*WORK REQUEST*
Since pictures are not wanted, repeat only the text of the records, word for word.
☆ ☆ ☆ ☆ ☆ ☆ ☆
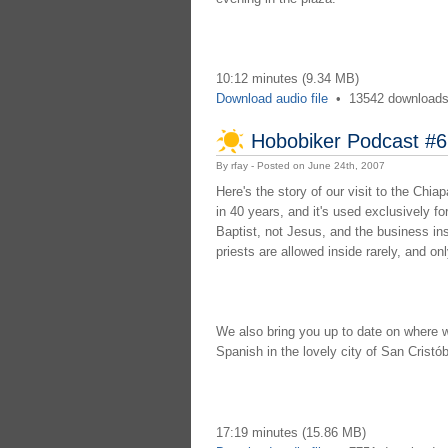
10:12 minutes (9.34 MB)
Download audio file
•
13542 download
Hobobiker Podcast #6
By rfay - Posted on June 24th, 2007
Here's the story of our visit to the Ch
in 40 years, and it's used exclusively fo
Baptist, not Jesus, and the business in
priests are allowed inside rarely, and on
We also bring you up to date on where 
Spanish in the lovely city of San Cristó
17:19 minutes (15.86 MB)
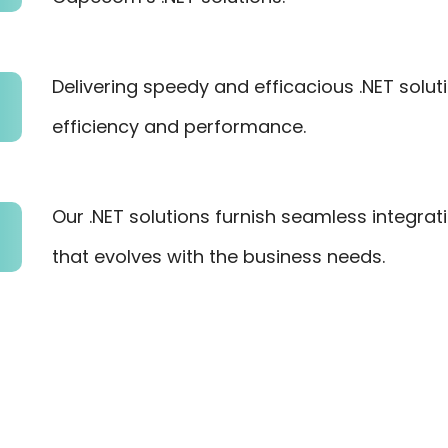
Delivering speedy and efficacious .NET solu
efficiency and performance.
Our .NET solutions furnish seamless integrat
that evolves with the business needs.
☆ ☆ ☆ ☆ ☆ ☆ ☆
*ANSWER TO THE PROBLEM*
10:12 minutes (9.34 MB)
Download audio file
•
13542 download
Hobobiker Podcast #6
By rfay - Posted on June 24th, 2007
Here's the story of our visit to the Ch
in 40 years, and it's used exclusively fo
Baptist, not Jesus, and the business in
priests are allowed inside rarely, and on
We also bring you up to date on where 
Spanish in the lovely city of San Cristó
17:19 minutes (15.86 MB)
Delivering speedy and efficacious .NET solu
efficiency and performance.
Our .NET solutions furnish seamless integrat
that evolves with the business needs.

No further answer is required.